Deep Learning for Speech and Language

Winter Seminar UPC TelecomBCN (January 24-31, 2017)

The aim of this course is to train students in methods of deep learning for speech and language. Recurrent Neural Networks (RNN) will be presented and analyzed in detail to understand the potential of these state of the art tools for time series processing. Engineering tips and scalability issues will be addressed to solve tasks such as machine translation, speech recognition, speech synthesis or question answering. Hands-on sessions will provide development skills so that attendees can become competent in contemporary data anlaytics tools.

Course Instructors


Antonio Bonafonte (AF)	Jose Adrián Rodríguez Fonollosa (JA)	Marta Ruiz Costa-jussà (MR)	Javier Hernando (JH)	Santiago Pascual (SP)	Elisa Sayrol (ES)	Xavier Giro-i-Nieto (XG)

Teaching assistants


Ahmad Mel	Carlos Escolano	Albert Aparicio	Manel Baradad

Organizers


UPC ETSETB TelecomBCN	UPC TALP Group	UPC Image Processing Group	Universitat Politecnica de Catalunya (UPC)

Sponsorship


Social event funded by the Tradeheader.
Computational resources have been provided by the Amazon Web Services Educate Program.
Code repos and website provided by the Github Education Program.
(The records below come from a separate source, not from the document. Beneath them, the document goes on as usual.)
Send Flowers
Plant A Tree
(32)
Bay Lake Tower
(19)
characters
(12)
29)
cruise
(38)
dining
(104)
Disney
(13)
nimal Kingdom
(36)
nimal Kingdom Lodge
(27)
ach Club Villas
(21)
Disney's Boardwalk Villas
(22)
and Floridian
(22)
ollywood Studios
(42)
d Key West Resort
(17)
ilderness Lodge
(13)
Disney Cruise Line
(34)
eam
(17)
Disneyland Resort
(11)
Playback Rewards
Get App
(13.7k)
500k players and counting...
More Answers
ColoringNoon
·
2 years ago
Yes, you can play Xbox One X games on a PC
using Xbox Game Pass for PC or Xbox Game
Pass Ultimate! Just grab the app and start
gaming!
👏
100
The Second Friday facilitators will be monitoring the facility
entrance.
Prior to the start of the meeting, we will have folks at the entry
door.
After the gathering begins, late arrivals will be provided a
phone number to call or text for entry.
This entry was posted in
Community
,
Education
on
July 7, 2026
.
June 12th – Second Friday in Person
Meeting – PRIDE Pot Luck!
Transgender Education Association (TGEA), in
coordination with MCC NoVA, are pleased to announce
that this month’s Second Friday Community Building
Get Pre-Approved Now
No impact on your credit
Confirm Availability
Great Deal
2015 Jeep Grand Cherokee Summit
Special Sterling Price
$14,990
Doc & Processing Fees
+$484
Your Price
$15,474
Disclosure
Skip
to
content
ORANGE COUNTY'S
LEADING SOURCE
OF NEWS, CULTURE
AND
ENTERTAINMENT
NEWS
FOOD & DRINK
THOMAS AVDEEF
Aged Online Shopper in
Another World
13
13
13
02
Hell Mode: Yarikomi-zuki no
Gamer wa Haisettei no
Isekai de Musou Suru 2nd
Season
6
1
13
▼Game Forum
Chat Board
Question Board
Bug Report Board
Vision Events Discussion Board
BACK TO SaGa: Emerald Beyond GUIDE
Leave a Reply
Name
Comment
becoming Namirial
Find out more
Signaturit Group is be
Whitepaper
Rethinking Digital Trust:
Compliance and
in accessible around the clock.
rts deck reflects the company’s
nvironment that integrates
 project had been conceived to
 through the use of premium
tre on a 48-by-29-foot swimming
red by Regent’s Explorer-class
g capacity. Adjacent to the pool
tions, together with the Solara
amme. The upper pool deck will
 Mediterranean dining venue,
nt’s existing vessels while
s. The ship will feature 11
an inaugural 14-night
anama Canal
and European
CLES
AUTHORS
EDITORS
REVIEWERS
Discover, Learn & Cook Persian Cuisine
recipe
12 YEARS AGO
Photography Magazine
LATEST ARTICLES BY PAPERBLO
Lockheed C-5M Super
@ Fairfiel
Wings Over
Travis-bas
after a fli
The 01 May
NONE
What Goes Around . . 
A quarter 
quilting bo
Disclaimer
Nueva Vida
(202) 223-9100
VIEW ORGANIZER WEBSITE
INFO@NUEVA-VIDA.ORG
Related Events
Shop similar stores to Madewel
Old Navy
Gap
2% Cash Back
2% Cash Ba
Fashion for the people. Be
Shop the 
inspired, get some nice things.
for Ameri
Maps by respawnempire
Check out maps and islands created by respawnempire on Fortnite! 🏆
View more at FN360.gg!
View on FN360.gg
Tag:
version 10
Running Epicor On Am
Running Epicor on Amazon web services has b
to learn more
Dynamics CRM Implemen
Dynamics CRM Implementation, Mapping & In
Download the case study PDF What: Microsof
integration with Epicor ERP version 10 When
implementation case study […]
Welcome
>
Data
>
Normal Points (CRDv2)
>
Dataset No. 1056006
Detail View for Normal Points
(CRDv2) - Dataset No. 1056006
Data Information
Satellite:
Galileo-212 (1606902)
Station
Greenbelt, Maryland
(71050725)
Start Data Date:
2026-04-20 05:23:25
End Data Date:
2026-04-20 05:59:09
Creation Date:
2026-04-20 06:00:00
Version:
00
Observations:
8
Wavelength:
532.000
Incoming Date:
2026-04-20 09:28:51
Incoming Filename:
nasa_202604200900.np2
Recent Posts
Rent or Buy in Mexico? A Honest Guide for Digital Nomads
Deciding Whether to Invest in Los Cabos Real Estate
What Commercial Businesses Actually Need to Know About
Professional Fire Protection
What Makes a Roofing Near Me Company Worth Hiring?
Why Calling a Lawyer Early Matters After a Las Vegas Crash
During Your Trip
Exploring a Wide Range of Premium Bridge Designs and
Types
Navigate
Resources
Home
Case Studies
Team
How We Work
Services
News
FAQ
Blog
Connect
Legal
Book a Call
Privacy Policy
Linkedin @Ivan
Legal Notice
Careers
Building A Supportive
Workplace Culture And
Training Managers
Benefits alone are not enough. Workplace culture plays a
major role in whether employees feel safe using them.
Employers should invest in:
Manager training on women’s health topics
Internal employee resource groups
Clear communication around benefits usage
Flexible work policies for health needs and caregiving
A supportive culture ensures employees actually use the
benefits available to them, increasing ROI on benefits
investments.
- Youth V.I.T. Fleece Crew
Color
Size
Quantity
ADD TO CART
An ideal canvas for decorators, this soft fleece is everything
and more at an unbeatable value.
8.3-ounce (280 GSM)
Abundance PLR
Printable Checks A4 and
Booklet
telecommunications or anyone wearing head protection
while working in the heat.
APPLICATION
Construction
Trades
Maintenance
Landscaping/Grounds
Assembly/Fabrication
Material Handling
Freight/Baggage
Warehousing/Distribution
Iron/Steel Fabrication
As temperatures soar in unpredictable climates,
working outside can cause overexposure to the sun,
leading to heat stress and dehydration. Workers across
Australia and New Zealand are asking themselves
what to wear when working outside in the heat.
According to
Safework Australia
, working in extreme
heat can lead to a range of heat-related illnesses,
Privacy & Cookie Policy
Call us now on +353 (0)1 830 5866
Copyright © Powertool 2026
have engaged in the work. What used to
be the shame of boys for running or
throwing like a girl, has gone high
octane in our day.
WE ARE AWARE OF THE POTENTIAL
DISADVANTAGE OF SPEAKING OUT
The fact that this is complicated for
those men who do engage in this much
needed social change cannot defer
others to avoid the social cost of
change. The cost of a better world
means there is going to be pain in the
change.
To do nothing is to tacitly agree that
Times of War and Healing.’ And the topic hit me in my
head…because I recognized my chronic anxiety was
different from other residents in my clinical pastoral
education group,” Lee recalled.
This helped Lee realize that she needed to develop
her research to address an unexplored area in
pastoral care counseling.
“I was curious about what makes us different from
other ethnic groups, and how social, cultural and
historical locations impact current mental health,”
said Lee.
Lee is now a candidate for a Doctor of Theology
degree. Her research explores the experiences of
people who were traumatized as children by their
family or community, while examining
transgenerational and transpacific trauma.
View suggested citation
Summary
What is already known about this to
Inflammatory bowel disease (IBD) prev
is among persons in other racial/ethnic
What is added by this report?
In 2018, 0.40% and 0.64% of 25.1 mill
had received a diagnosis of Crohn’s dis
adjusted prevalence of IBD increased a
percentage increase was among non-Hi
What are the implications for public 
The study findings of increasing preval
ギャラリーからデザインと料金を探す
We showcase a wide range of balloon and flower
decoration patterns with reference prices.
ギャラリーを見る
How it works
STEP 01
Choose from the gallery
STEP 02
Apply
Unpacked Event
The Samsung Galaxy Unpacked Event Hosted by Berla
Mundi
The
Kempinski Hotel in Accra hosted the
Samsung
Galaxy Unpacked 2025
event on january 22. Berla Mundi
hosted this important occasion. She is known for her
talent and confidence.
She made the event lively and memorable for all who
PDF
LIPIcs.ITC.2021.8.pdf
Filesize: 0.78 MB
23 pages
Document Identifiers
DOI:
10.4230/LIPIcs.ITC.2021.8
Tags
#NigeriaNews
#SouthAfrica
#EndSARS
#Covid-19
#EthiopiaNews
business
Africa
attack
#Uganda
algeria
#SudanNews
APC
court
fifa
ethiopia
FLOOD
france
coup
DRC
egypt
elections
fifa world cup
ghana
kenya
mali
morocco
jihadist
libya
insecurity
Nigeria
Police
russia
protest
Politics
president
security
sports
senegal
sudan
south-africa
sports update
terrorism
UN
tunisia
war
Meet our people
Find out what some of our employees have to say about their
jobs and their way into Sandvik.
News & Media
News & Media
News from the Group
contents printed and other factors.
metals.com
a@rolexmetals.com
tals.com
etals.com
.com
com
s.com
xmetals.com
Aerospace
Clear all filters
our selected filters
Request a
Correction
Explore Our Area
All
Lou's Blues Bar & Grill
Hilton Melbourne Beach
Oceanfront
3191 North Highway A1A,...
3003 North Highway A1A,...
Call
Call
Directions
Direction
If your company or organization is interested in sponsoring this course, please contact Professor Antonio Bonafonte.

Slides and Videos

Topic	Speaker	Slideshare	YouTube
D1L2 The Perceptron	SP	Slides	Video
D1L3 Convolutional Neural Networks	ES	Slides
D1L4 Basic Deep Architectures	XG	Slides	Video
D1L5 Backpropagation	ES	Slides	Video
D1L6 Training	ES	Slides	Video
D2L1 Deep Belief Networks	ES	Slides	Video
D2L2 Recurrent Neural Networks I	SP	Slides	Video
D2L3 Recurrent Neural Networks II	SP	Slides	Video
D2L4 Word Embeddings	AB	Slides	Video
D2L5 Generative Adversarial Networks	SP	Slides	Video
D2L6 Advanced Deep Architectures	XG	Slides	Video
D3L1 Language Model	MR	Slides	Video
D3L2 Speech Recognition I	AR	Slides	Video
D3L3 Speaker Identification I	JH	Slides	Video
D3L4 Neural Machine Translation I	MR	Slides	Video
D3L5 Speech Synthesis I	AB	Slides	Video
D3L6 Speech Recognition II	JA	Slides	Video
D4L1 Speaker Identification II	JH	Slides	Video
D4L2 Neural Machine Translation II	MR	Slides	Video
D4L3 Speech Synthesis II:WaveNet	AB	Slides	Video
D4L4 Multimodal Deep Learning	XG	Slides	Video
D5 Music Data Processing	JP	Slides	Video

Invited talks

This 2017 edition of the seminar will include two invited talks

Joan Serrà, from Telefonica Research.

Title: Facts and myths about deep learning.

Abstract: Deep learning has revolutionized the traditional machine learning pipeline, with impressive results in domains such as computer vision, speech analysis, or natural language processing. The concept has gone beyond research/application environments, and permeated into the mass media, news blogs, job offers, startup investors, or big company executives’ meetings. But what is behind deep learning? Why has it become so mainstream? What can we expect from it? In this talk, I will highlight a number of facts and myths that will provide a shallow answer to the previous questions. While doing that, I will also highlight various applications we have worked on at our lab. Overall, the talk wants to place a series of basic concepts, while giving ground for reflection or discussion on the topic.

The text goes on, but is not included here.